MEMORANDUM OPINION
This matter is before the Court on a complaint filed by T.R. Press Inc. (the “Plaintiff”), objecting to the Chapter 7 discharge of Valerie J. Whitcomb (the “Debt- or”). At a pre-trial hearing the parties opted to have this proceeding decided on their briefs. The issue for determination is whether the Debtor’s transfer on the eve of bankruptcy of real property held by her and her husband as tenants by the entire-ties is a transfer “with intent to hinder, delay, or defraud a creditor” within the language of § 727(a)(2)(A) of the Bankruptcy Code1 which warrants denying the Debtor her discharge. For the reasons set forth herein, we hold that the pre-petition transfer by the Debtor and her husband of the real property they held as tenants by the entireties does not adversely affect her right to a general discharge.
The following facts are undisputed. On June 22, 1988 the Debtor and her husband acquired the subject real property in Rap-pahannock County, Virginia as tenants by the entireties. On June 30, 1989, the Plaintiff obtained a judgment in Fauquier County in the amount of $2,288.40 against the Debtor individually. The Plaintiff subsequently docketed this judgment in the county land records of Rappahannock County. On May 1, 1990, prior to her bankruptcy filing, the Debtor and her husband conveyed the real property to The Lodge, a partnership in which her husband and Michael Binick were the general partners. On June 19, 1990 the Debtor filed *398her voluntary petition pursuant to Chapter 7 of the Bankruptcy Code.

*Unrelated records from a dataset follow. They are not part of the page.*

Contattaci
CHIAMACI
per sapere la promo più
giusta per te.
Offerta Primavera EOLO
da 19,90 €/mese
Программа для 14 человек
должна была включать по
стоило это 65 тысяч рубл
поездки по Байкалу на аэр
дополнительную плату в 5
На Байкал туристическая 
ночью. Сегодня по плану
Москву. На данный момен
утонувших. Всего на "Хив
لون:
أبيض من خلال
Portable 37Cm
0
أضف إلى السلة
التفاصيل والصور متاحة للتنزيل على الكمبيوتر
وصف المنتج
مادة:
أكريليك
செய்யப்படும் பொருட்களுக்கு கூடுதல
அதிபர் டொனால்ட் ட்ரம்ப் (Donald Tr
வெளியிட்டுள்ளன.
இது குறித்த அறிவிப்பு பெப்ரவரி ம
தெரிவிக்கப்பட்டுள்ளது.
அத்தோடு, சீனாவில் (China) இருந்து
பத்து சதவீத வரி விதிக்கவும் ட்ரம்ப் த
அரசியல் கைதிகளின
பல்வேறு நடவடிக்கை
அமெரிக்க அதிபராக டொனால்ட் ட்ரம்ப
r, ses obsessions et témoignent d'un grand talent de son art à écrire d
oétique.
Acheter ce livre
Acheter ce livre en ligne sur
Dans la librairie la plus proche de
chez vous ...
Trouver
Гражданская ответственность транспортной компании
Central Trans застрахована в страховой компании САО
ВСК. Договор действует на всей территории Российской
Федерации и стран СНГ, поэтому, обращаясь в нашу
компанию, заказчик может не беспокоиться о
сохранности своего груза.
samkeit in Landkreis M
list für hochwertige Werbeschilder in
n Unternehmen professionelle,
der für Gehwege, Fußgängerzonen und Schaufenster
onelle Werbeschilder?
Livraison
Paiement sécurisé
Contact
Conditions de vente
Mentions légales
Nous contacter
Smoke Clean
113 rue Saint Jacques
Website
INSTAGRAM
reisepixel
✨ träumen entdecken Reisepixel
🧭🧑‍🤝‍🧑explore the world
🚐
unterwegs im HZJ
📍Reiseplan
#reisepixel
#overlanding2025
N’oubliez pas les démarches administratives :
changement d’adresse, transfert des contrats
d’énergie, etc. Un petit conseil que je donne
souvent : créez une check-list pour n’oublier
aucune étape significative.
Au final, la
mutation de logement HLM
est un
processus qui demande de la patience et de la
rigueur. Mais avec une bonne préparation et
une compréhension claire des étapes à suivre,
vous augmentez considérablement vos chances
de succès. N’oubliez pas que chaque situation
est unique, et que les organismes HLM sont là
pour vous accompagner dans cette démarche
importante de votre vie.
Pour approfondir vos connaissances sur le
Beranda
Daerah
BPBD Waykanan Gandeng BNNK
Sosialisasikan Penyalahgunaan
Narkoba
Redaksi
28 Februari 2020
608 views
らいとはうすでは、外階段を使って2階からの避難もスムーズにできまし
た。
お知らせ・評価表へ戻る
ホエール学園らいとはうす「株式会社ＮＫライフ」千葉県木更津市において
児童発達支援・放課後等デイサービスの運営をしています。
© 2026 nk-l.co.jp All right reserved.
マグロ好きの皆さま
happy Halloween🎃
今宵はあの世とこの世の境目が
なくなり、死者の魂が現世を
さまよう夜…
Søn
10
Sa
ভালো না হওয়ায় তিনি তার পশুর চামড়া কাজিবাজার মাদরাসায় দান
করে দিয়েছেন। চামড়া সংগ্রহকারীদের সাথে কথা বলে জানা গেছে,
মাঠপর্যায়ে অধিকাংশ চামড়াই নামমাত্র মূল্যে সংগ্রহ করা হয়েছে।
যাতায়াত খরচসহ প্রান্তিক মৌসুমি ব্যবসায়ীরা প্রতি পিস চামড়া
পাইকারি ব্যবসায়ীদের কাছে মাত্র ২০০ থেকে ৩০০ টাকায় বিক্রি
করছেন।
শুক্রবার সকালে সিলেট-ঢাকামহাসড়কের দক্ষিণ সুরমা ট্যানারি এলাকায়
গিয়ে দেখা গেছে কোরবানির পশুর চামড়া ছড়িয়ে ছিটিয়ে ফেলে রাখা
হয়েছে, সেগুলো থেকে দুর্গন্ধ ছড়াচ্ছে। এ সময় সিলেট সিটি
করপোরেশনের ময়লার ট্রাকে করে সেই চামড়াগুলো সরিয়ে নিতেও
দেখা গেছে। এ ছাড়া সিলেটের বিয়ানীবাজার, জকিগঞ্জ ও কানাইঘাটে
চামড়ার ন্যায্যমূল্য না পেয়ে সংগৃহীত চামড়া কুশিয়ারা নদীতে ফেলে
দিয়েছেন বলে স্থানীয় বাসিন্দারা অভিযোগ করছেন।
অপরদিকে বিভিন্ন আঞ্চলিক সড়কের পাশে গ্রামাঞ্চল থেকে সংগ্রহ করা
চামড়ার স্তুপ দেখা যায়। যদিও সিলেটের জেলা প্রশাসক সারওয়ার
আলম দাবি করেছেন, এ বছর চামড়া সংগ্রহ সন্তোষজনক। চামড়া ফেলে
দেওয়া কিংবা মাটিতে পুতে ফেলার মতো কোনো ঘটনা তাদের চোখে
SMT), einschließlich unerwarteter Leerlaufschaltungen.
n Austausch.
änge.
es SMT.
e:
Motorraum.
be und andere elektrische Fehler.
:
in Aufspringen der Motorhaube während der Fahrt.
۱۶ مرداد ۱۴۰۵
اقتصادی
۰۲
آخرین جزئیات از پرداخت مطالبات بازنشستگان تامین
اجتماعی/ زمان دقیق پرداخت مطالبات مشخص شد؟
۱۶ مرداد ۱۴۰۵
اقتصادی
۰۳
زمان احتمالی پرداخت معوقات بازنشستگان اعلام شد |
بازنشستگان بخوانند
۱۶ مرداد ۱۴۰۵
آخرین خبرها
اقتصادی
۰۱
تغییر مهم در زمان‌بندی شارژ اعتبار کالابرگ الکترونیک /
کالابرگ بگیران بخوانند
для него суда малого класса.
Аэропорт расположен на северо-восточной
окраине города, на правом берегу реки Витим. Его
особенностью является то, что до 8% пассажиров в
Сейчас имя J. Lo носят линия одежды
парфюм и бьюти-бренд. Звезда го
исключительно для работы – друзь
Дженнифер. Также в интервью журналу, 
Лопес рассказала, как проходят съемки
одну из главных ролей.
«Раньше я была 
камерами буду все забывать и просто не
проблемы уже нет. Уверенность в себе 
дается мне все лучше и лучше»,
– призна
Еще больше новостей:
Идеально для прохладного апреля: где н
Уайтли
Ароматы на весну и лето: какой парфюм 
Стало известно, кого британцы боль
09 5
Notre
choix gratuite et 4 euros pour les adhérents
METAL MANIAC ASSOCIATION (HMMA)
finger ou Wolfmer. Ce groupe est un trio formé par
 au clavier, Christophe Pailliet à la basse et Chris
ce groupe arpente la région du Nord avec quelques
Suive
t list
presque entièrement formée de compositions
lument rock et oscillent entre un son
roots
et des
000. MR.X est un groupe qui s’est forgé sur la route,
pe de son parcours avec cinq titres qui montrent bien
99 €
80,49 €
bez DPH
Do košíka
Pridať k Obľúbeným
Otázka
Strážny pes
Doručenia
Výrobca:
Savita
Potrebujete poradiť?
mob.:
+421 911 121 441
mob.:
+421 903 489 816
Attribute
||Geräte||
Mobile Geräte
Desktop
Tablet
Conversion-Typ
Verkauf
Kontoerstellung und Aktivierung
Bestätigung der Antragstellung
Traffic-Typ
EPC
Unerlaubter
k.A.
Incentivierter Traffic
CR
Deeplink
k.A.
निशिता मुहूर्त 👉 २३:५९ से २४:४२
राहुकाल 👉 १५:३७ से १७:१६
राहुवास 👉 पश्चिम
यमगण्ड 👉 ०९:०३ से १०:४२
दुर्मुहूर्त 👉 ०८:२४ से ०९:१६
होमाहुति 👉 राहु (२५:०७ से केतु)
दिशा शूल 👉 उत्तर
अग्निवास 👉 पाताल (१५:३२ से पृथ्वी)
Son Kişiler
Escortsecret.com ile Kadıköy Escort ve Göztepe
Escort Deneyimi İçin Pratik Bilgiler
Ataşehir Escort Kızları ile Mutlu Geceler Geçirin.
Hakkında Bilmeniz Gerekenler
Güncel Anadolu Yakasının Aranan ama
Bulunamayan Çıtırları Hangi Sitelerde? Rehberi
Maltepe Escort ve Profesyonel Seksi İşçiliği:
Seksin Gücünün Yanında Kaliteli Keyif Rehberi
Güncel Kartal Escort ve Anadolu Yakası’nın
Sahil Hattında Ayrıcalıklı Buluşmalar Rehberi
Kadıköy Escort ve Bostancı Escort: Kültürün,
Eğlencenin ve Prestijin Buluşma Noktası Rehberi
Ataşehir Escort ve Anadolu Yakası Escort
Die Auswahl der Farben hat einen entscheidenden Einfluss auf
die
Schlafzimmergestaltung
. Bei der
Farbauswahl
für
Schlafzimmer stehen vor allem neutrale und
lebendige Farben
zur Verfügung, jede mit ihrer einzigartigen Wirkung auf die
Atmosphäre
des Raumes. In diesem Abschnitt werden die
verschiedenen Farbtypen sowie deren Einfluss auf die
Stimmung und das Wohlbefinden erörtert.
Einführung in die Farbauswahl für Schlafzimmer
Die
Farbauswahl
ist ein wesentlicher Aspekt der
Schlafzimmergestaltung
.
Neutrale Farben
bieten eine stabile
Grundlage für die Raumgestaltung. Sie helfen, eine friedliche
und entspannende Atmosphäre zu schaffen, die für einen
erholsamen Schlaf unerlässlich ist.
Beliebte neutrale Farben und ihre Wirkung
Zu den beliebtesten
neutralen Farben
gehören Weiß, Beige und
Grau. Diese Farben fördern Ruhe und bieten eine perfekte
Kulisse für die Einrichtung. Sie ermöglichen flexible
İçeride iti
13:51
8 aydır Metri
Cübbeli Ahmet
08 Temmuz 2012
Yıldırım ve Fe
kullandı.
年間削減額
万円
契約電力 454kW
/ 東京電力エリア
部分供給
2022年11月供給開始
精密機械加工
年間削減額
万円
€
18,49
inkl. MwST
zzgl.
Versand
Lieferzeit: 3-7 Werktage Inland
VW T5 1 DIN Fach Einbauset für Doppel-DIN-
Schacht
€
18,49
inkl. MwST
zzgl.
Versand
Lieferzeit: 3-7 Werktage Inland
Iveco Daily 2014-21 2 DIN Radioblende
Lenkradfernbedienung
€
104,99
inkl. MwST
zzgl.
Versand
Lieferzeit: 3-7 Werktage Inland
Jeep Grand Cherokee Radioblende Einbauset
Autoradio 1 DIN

On her statement of financial affairs the Debtor disclosed the transfer, stating that the property was in disrepair and about to go to foreclosure and that she and her husband transferred the property to the Lodge to halt the foreclosure and bring the payments current.
Turning to the legal issue presented by this proceeding, we note that a primary purpose of bankruptcy is to give “the honest but unfortunate debtor who surrenders for distribution the property which he owns at the time of bankruptcy, a new opportunity in life and a clear field for future effort, unhampered by the pressure and discouragement of pre-existing debt.” Local Loan Co. v. Hunt, 292 U.S. 234, 244, 54 S.Ct. 695, 699, 78 L.Ed. 1230 (1934). Thus, “the statutory right to a discharge should ordinarily be construed liberally in favor of the debtor.” Boroff v. Tully, (In re Tully), 818 F.2d 106, 110 (1st Cir.1987). On the other hand, the provisions of § 727(a) that bar a debtor’s general discharge ensure “that those who seek the shelter of the bankruptcy code do not play fast and loose with their assets or with the reality of their affairs.” Id.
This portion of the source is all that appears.